→ What to produce
Work out how many lines in the data hold the word "every", and reply with that number only.

→ Data section
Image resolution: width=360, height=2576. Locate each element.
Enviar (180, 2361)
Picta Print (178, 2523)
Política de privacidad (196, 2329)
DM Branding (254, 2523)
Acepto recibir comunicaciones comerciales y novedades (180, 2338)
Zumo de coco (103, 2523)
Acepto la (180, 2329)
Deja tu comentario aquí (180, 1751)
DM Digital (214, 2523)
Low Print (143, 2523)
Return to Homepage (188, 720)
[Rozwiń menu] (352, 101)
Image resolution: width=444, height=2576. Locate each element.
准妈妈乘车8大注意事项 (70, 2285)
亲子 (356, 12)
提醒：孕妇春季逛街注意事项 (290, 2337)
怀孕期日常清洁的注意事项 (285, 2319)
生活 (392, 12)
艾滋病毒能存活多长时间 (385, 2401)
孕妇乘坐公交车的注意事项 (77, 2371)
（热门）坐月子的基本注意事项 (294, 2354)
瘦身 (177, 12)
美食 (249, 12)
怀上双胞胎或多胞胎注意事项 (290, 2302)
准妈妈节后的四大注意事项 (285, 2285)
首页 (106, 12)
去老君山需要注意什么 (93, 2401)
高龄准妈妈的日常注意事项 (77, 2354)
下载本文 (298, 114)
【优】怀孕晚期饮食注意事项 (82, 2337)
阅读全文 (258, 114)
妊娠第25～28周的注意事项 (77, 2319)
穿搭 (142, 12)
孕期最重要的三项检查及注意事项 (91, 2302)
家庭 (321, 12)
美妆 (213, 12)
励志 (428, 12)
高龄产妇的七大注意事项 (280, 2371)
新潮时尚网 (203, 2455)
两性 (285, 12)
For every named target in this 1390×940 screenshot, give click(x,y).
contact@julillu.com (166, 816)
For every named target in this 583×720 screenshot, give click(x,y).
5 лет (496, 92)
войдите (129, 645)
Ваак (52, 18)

→ Written reply
2